Healthcare Reform: Will Device Makers End Up in the Red or in the Pink?Published: 2009-08-25 11:48:30Author: John Conroy | Medical Device Link | July 31, 2009
Tracking the fate of U.S. healthcare reform is like watching a
patient being wheeled into the operating room while the surgeons bicker
in the corridor over the best way to save his life. Despite the current
level of uncertainty surrounding the mid-summer debate, medical device
makers should emerge from the legislative operation in relatively good
health, according to several industry executives and at least one
analyst.
Given the focus on cost containment, obvious
concerns have surfaced over the ultimate impact on device sales,
company profits, product development, and investor confidence. But a
quick roundup of industry opinions reveals both a commitment to the
Obama administration’s reform push and the overall belief that most
device makers will weather pricing pressures—and any attendant business
fallout—as they always have.
In June, AdvaMed, which had
already announced its own healthcare reform package, helped to launch a
“consensus” group with a broad plan to save up to $1.7 trillion within
the next decade. In addition to the device industry’s trade
association, the collaborative effort comprises AMA, America’s Health
Insurance Plans, the Pharmaceutical Research and Manufacturers of
America, the American Hospital Association, and the Service Employees
International Union.
Group members point to savings that
are just $300 million shy of President Obama’s $2-trillion target. A
letter sent by the consensus group to Obama cited four areas in which
costs could be trimmed. Group members advocate more-efficient use of
healthcare tools to improve the quality and safety of care, creation of
methods to lower costs in order to benefit more persons, and
streamlining claims processing.
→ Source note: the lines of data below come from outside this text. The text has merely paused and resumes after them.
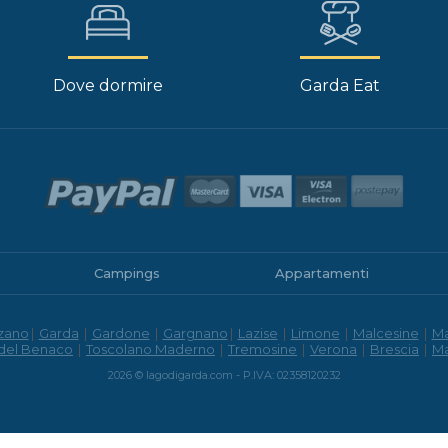
Dove dormire
Garda Eat
Campings
Appartamenti
zano
|
Garda
|
Gardone
|
Gargnano
|
Lazise
|
Limone
|
Malcesine
|
M
 del Benaco
|
Toscolano Maderno
|
Tremosine
|
Verona
|
Brescia
|
M
2026 © lagodigarda.com - P.IVA: 02358120232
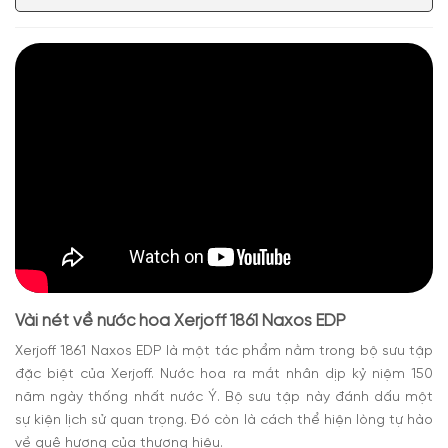
Vài nét về nước hoa Xerjoff 1861 Naxos EDP
Xerjoff 1861 Naxos EDP
là một tác phẩm nằm trong bộ sưu tập
đặc biệt của
Xerjoff
. Nước hoa ra mắt nhân dịp kỷ niệm 150
năm ngày thống nhất nước Ý. Bộ sưu tập này đánh dấu một
sự kiện lịch sử quan trọng. Đó còn là cách thể hiện lòng tự hào
về quê hương của thương hiệu.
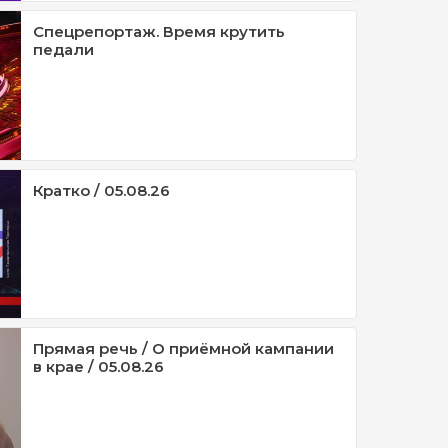
Спецрепортаж. Время крутить
педали
Кратко / 05.08.26
Прямая речь / О приёмной кампании
в крае / 05.08.26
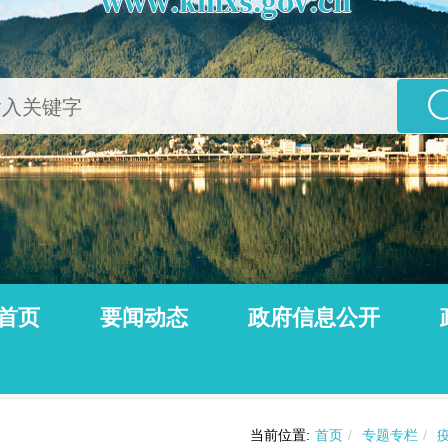
首页
要闻动态
政府信息公开
公告
动态信息
当前位置:
首页
/
专题专栏
/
They also support better management of
chronic disease, which accounts for 75% of overall spending on
healthcare, the members note.
David Nexon, AdvaMed’s
executive vice president, says his association’s member companies are
on the same page in support of the reform efforts, regardless of their
respective sizes. “We do have a remarkably unified voice on this
issue,” he says. “I think it’s a tribute to our member companies, which
are so diverse, that they have been able to get a unified position.”
More
than two years ago, AdvaMed endorsed its own “comprehensive health plan
providing for universal coverage and a responsible approach to cost
containment that, in large measure, is reflected in the Obama plan,”
Nexon points out. “So we start from a pretty good base.”
‘More Pluralistic System’
Noting
that AdvaMed’s members are “on board with the general thrust” of the
reform effort, Nexon says the association nevertheless has been keeping
an eye on a few issues of concern for device makers. These are
centralized decision-making, comparative effectiveness research, and
the nature of the specific cuts needed to finance a health reform bill.
Nexon
argues that centralized decision-making “is bad for patients and bad
for medical innovation. I think you have to have some kind of minimum
benefits [package] to make universal coverage meaningful, but we don’t
want to have centralized decision-making over specific devices, drugs,
or procedures.” AdvaMed’s viewpoint is that medical service providers
are served better by “a more pluralistic system” that keeps decisions
“in the realm of the patient and the doctor.”